Supplied information
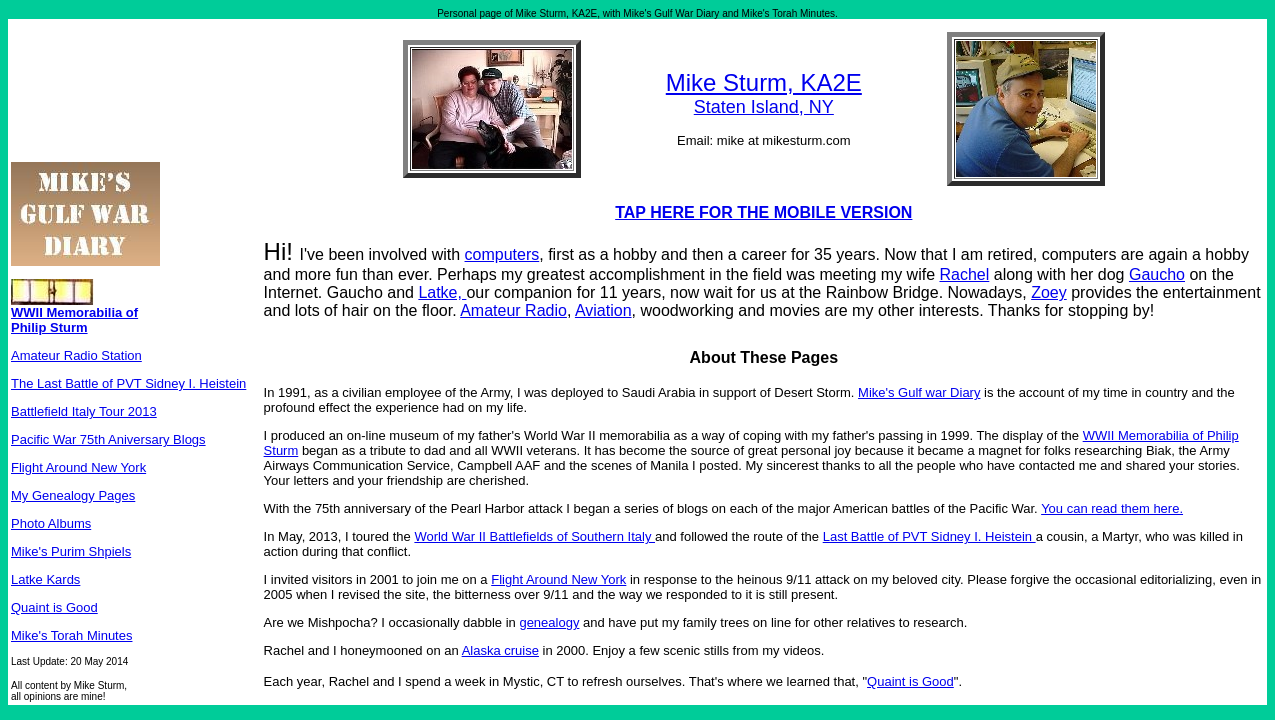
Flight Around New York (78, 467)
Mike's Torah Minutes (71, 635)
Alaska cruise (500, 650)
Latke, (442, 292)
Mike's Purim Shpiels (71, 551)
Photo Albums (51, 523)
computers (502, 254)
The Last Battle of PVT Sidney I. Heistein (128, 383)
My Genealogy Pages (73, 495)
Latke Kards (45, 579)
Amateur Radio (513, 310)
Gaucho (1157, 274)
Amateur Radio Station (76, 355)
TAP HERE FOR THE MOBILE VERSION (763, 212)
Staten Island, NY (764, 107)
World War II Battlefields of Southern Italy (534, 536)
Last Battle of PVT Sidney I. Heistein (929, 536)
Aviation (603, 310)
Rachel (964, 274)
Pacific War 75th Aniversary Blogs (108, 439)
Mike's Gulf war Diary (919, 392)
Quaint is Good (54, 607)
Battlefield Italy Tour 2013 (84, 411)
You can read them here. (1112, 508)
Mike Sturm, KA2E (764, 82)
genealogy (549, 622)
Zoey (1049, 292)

Requirement
Among the lines of the data, find every one that holds "Heistein" and copy it.

Response area
The Last Battle of PVT Sidney I. Heistein (128, 383)
Last Battle of PVT Sidney I. Heistein (929, 536)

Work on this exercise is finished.